Alcalde & Andrew - There are free RSS readers (and other utilities) available if you're averse to spending money on better quality software. I spend substantial portions of my day reading feeds, so I'm not... The Elements book is far more than a periodic table - and the non-interactive dead tree version is more than twice the price. TouchOSC goes a long way to replicating a $2,000 piece of boutique hardware. Regardless, the iPad is clearly not for you (and that's alright!)

Tim Hanlon
10th April, 2010 @ 12:57 am PDT

"... a 2.5 year-old using an iPad says it all."

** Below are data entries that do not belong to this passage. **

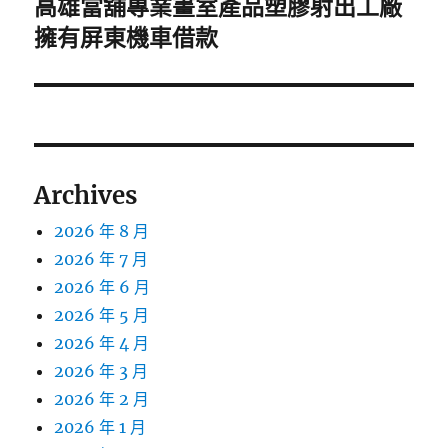
高雄當舖專業畫室產品塑膠射出工廠
下
一
擁有屏東機車借款
篇
文
章:
Archives
2026 年 8 月
2026 年 7 月
2026 年 6 月
2026 年 5 月
2026 年 4 月
2026 年 3 月
2026 年 2 月
2026 年 1 月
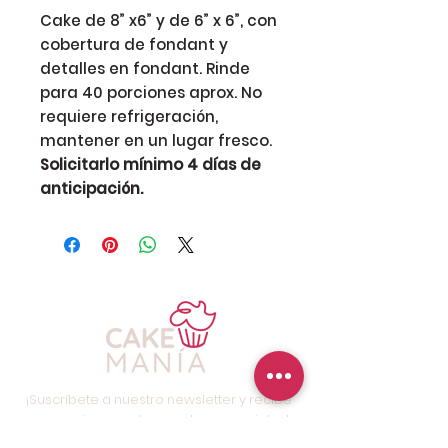
Cake de 8” x6” y de 6” x 6”, con
cobertura de fondant y
detalles en fondant. Rinde
para 40 porciones aprox. No
requiere refrigeración,
mantener en un lugar fresco.
Solicitarlo mínimo 4 días de
anticipación.
¡Suscríbete a nuestro newsletter y recibe
promociones y descuentos especiales!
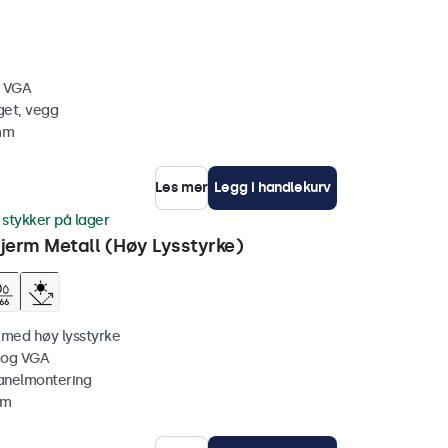
, VGA
get, vegg
 mm
Les mer
Legg i handlekurv
 stykker på lager
erm Metall (Høy Lysstyrke)
 med høy lysstyrke
 og VGA
anelmontering
mm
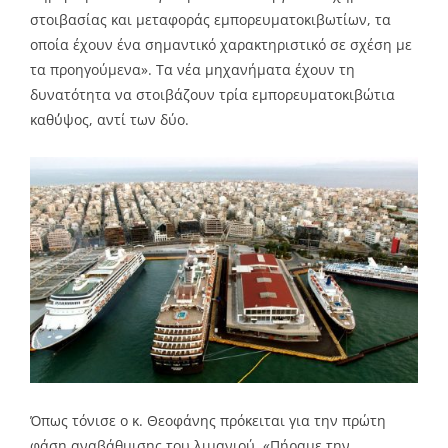
στοιβασίας και μεταφοράς εμπορευματοκιβωτίων, τα
οποία έχουν ένα σημαντικό χαρακτηριστικό σε σχέση με
τα προηγούμενα». Τα νέα μηχανήματα έχουν τη
δυνατότητα να στοιβάζουν τρία εμπορευματοκιβώτια
καθ΄ύψος, αντί των δύο.
Όπως τόνισε ο κ. Θεοφάνης πρόκειται για την πρώτη
φάση αναβάθμισης του λιμανιού. «Πήραμε την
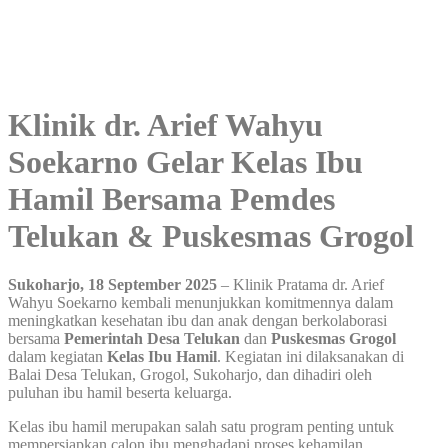
Klinik dr. Arief Wahyu
Soekarno Gelar Kelas Ibu
Hamil Bersama Pemdes
Telukan & Puskesmas Grogol
Sukoharjo, 18 September 2025
– Klinik Pratama dr. Arief
Wahyu Soekarno kembali menunjukkan komitmennya dalam
meningkatkan kesehatan ibu dan anak dengan berkolaborasi
bersama
Pemerintah Desa Telukan
dan
Puskesmas Grogol
dalam kegiatan
Kelas Ibu Hamil
. Kegiatan ini dilaksanakan di
Balai Desa Telukan, Grogol, Sukoharjo, dan dihadiri oleh
puluhan ibu hamil beserta keluarga.
Kelas ibu hamil merupakan salah satu program penting untuk
mempersiapkan calon ibu menghadapi proses kehamilan,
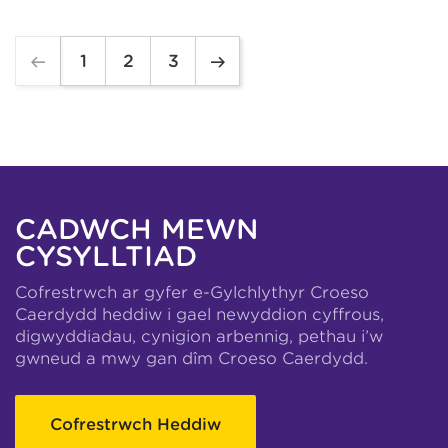
1
2
3
CADWCH MEWN
CYSYLLTIAD
Cofrestrwch ar gyfer e-Gylchlythyr Croeso
Caerdydd heddiw i gael newyddion cyffrous,
digwyddiadau, cynigion arbennig, pethau i’w
gwneud a mwy gan dîm Croeso Caerdydd.
Cofrestrwch Heddiw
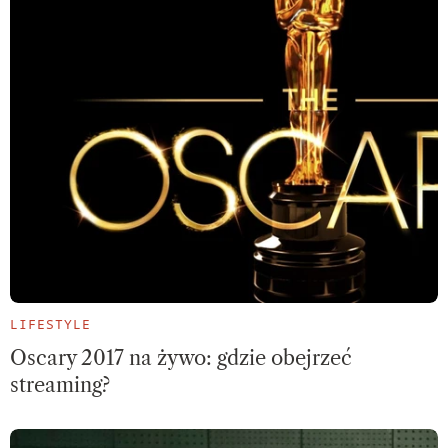
LIFESTYLE
Oscary 2017 na żywo: gdzie obejrzeć
streaming?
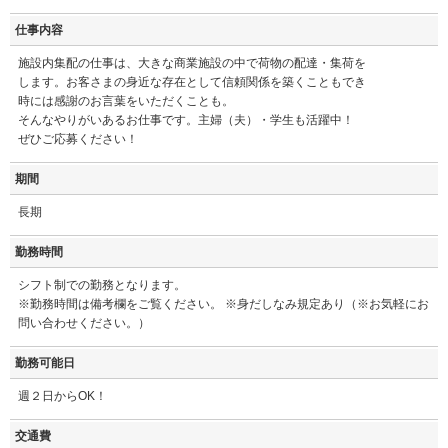
仕事内容
施設内集配の仕事は、大きな商業施設の中で荷物の配達・集荷を
します。お客さまの身近な存在として信頼関係を築くこともでき
時には感謝のお言葉をいただくことも。
そんなやりがいあるお仕事です。主婦（夫）・学生も活躍中！
ぜひご応募ください！
期間
長期
勤務時間
シフト制での勤務となります。
※勤務時間は備考欄をご覧ください。 ※身だしなみ規定あり（※お気軽にお
問い合わせください。）
勤務可能日
週２日からOK！
交通費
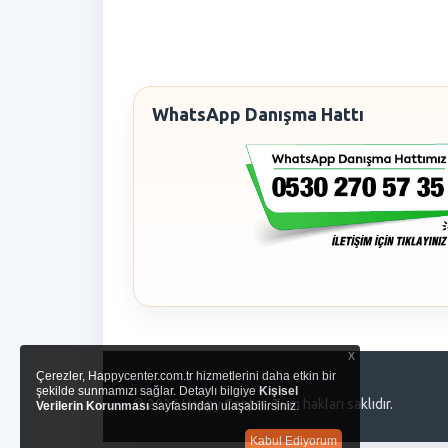
WhatsApp Danışma Hattı
x
Çerezler, Happycenter.com.tr hizmetlerini daha etkin bir
şekilde sunmamızı sağlar. Detaylı bilgiye
Kişisel
© 2026 Happy Center. Tüm hakları saklıdır.
Verilerin Korunması
sayfasından ulaşabilirsiniz.
Kabul Ediyorum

That's an understatement! Except for the cost and fragility, it's hard to imagine a product more ideally suited to the under-5 demographic.

Gary Fisher
10th April, 2010 @ 09:38 am PDT

Nice SF references Tim. So do I want an iPad? I think so.

Mary Panjari
11th April, 2010 @ 08:14 pm PDT

I wouldn't spend so much for a device so fragile or locked down... which essentially precludes me from shopping Apple products at all. Also, if you can't play WoW on it, it is virtually useless to me.

JLR
12th April, 2010 @ 10:51 am PDT

I think it looks good! I'm waiting for the next gen! It is really hard to beat the price...%)

Dan Schafer
13th April, 2010 @ 05:06 pm PDT

Ahhh. The haters. Well, no one says any of the haters have to buy one. Leaves all the more for those who want one. It's a consumption device. It's not a toy. It's not a big iPod Touch. I'm no fanboy, but I know something unique when I see it.

Here's a complaint that someone forgot:

The iPad does not have a floppy drive. AND, heaven forbid, it doesn't come with a mouse!

Imagine that.

Touch an iPad. Touch one and touch the future.

bfd
17th April, 2010 @ 07:33 pm PDT

The article forgot to mention the lack of multi-tasking, that is a huge disadvantage.

Edgar Walkowsky
21st April, 2010 @ 09:09 pm PDT

The haters must be going ballistic right now. Over a million units sold in one month and no sign that demand is letting up, with 3G units completely sold out and backordered at least a week. International sales haven't even started yet. Still on track to sell 5-7 million units this year alone. What an absolute failure. The competition is doing great. The JooJoo may finally have have cracked 100 units sold. The Courier has been officially cancelled. The HP Slate also reportedly cancelled. So much for the iPad being dead and buried in a couple of months.

Gadgeteer
9th May, 2010 @ 09:24 am PDT

I love my iPad, but it will not replace my computers for many a year, not least because it doesn't handle Flash, which many of my sites use, like Facebook and mail.com. I bought it as a tool to save JPEGs on, and for simple editing - was the shot usable, or not?! That way it has proved itself, beyond any doubt, but for everyday surfing, no, never!

I'll never buy an iPad 2, but possible an iPad 4, whenever that happens ;-)!